**Required work**. Exact copies of the lines below are the goal; any images in them are dropped.

[Saved data entries]
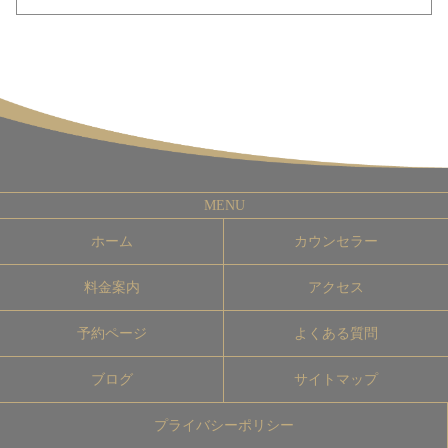
ホーム
カウンセラー
料金案内
アクセス
予約ページ
よくある質問
ブログ
サイトマップ
プライバシーポリシー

**Exercise result**.
ホーム
カウンセラー
料金案内
アクセス
予約ページ
よくある質問
ブログ
サイトマップ
プライバシーポリシー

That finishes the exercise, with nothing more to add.